Era obvio que Song Hua y Lei Bi Dang ya habían hablado las cosas y se habían reconciliado. Por eso no iniciaron la pelea. Decidieron dejar atrás su venganza por sus hijos muertos.
La razón por la que finalmente se reconciliaron fue porque todavía no querían morir.
Ambos eran cultivadores del reino del cielo. Su lucha sería difícil de resolver.
Al final, uno de ellos perecería, mientras que el otro, si no moría, quedaría gravemente herido. Sus heridas serían difíciles de curar.

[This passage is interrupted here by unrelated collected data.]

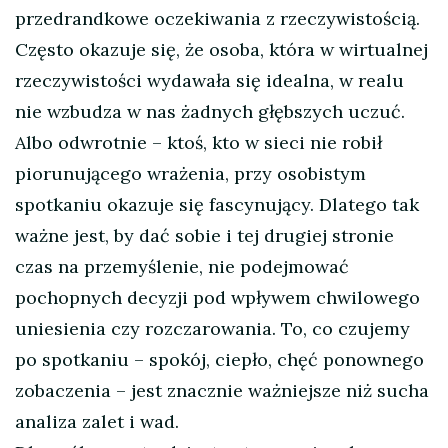
przedrandkowe oczekiwania z rzeczywistością.
Często okazuje się, że osoba, która w wirtualnej
rzeczywistości wydawała się idealna, w realu
nie wzbudza w nas żadnych głębszych uczuć.
Albo odwrotnie – ktoś, kto w sieci nie robił
piorunującego wrażenia, przy osobistym
spotkaniu okazuje się fascynujący. Dlatego tak
ważne jest, by dać sobie i tej drugiej stronie
czas na przemyślenie, nie podejmować
pochopnych decyzji pod wpływem chwilowego
uniesienia czy rozczarowania. To, co czujemy
po spotkaniu – spokój, ciepło, chęć ponownego
zobaczenia – jest znacznie ważniejsze niż sucha
analiza zalet i wad.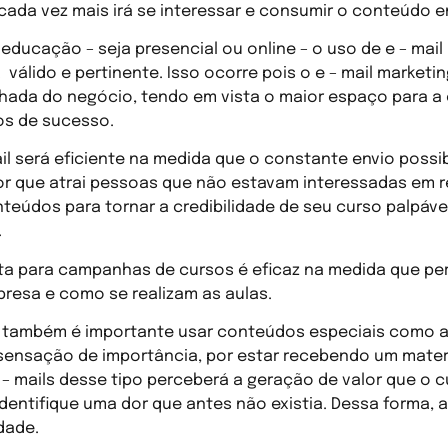
cada vez mais irá se interessar e consumir o conteúdo e
educação – seja presencial ou online – o uso de e – mail
álido e pertinente. Isso ocorre pois o e – mail marketi
hada do negócio, tendo em vista o maior espaço para a e
s de sucesso.
il será eficiente na medida que o constante envio possib
or que atrai pessoas que não estavam interessadas em r
nteúdos para tornar a credibilidade de seu curso palpáve
.
ta para campanhas de cursos é eficaz na medida que per
presa e como se realizam as aulas.
 também é importante usar conteúdos especiais como at
sensação de importância, por estar recebendo um materi
 – mails desse tipo perceberá a geração de valor que o c
dentifique uma dor que antes não existia. Dessa forma, a
dade.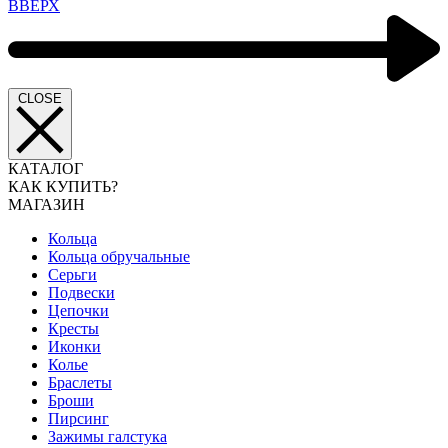
ВВЕРХ
CLOSE
КАТАЛОГ
КАК КУПИТЬ?
МАГАЗИН
Кольца
Кольца обручальные
Серьги
Подвески
Цепочки
Кресты
Иконки
Колье
Браслеты
Броши
Пирсинг
Зажимы галстука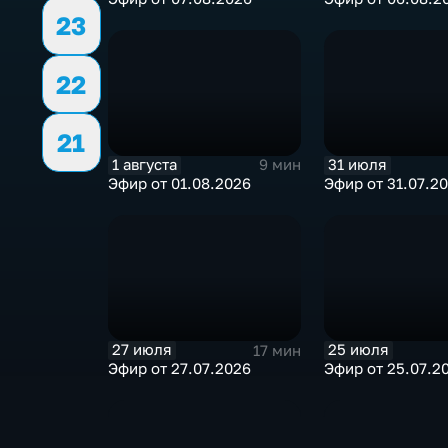
23
22
21
1 августа
31 июля
9 мин
Эфир от 01.08.2026
Эфир от 31.07.2
27 июля
25 июля
17 мин
Эфир от 27.07.2026
Эфир от 25.07.2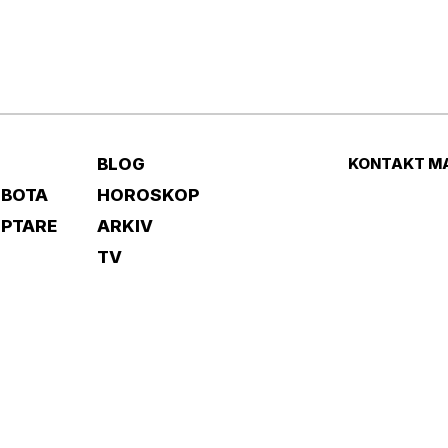
BLOG
KONTAKT M
 BOTA
HOROSKOP
IPTARE
ARKIV
TV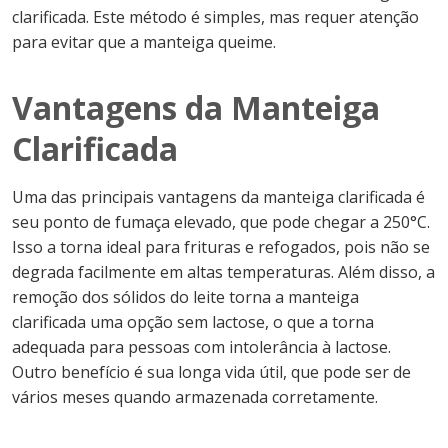
clarificada. Este método é simples, mas requer atenção
para evitar que a manteiga queime.
Vantagens da Manteiga
Clarificada
Uma das principais vantagens da manteiga clarificada é
seu ponto de fumaça elevado, que pode chegar a 250°C.
Isso a torna ideal para frituras e refogados, pois não se
degrada facilmente em altas temperaturas. Além disso, a
remoção dos sólidos do leite torna a manteiga
clarificada uma opção sem lactose, o que a torna
adequada para pessoas com intolerância à lactose.
Outro benefício é sua longa vida útil, que pode ser de
vários meses quando armazenada corretamente.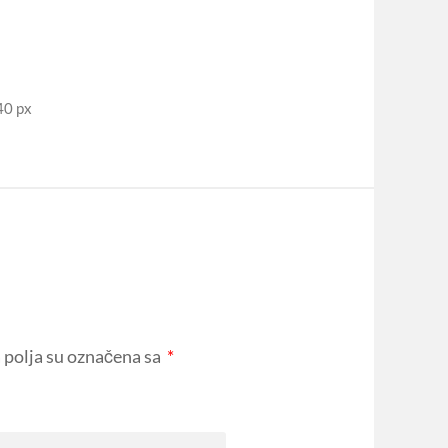
40 px
polja su označena sa
*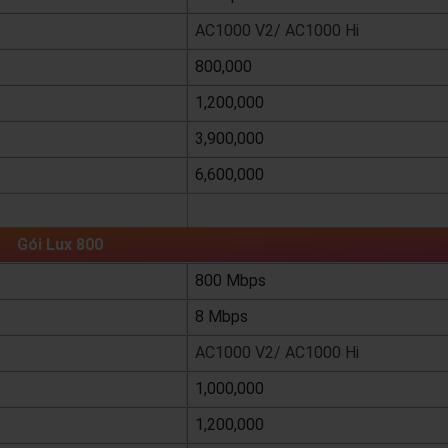
AC1000 V2/ AC1000 Hi
800,000
1,200,000
3,900,000
6,600,000
xem chi tiết
Gói Lux 800
800 Mbps
8 Mbps
AC1000 V2/ AC1000 Hi
1,000,000
1,200,000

Finalmente, ambos decidieron reconciliarse y regresar a la ciudad.
No habían sabido de la pelea entre Jin Hu y Wang Wu Yun, pero acabaron por enterarse.
Una vez que se enteraron, ambos se sintieron muy afortunados de no haber regresado al cementerio y de haber decidido volver a la ciudad en cuanto lo hablaron.
De lo contrario, habrían muerto como Xu Bao, Zi Chieng Kong y Foo Shang Kun.
Al oír la pregunta de Lei Bi Dang y Song Hua, Tien Shang Hai no respondió de inmediato. Miró a Hua Yien Guang, que no había dicho nada y solo estaba sentado con los ojos cerrados. —Mi compañero taoísta Hua Yien Guang, gracias por venir.
Hua Yien Guang abrió los ojos. Miró a Tien Shang Hai a los ojos y asintió. —¿Mi compañero taoísta Tien Shang Hai, quién soy yo para rechazar su invitación?
Hua Yien Guang había vuelto a la normalidad. Su brazo, que Bai Chen le había cortado, se lo habían vuelto a unir gracias a la píldora de conexión del cuerpo dorado.
De lo contrario, habría sido imposible volver a unirlo.
—Jajaja —rio Tien Shang Hai con satisfacción. Sonrió feliz—. Me alegra oír eso.
Sin embargo, un segundo después, su rostro se puso serio.
—La razón por la que he convocado esta reunión es porque tengo algo importante que informar.
Al ver el rostro y las palabras serias de Tien Shang Hai, las expresiones faciales de Song Hua, Lei Bi Dang y Hua Yien Guang cambiaron. Fruncieron el ceño con fuerza.
«Parece que, en efecto, es un asunto muy importante», pensaron.
Tien Shang Hai recorrió la sala con la mirada y habló.
—Dentro de varios días, el anciano Tien Zhun de la sede de la Asociación Comercial Tien Nan habrá llegado desde la ciudad Wu Zhou.
—¡Quiere encargarse de ese hombre de la Secta Guerra Deidad!
—Yo soy miembro de la Asociación Comercial Tien Nan, así que, naturalmente, estoy metido en esto. Me gustaría preguntarles a todos ustedes, compañeros taoístas, si también quieren unirse a nosotros.
Al oír eso, los demás se alarmaron.
—¿E… esto es…?!
Los tres se quedaron sin palabras. Miraron a Tien Shang Hai con los ojos muy abiertos. Sus expresiones faciales pasaron de la alarma a la incredulidad. No querían creer todo lo que Tien Shang Hai acababa de decir.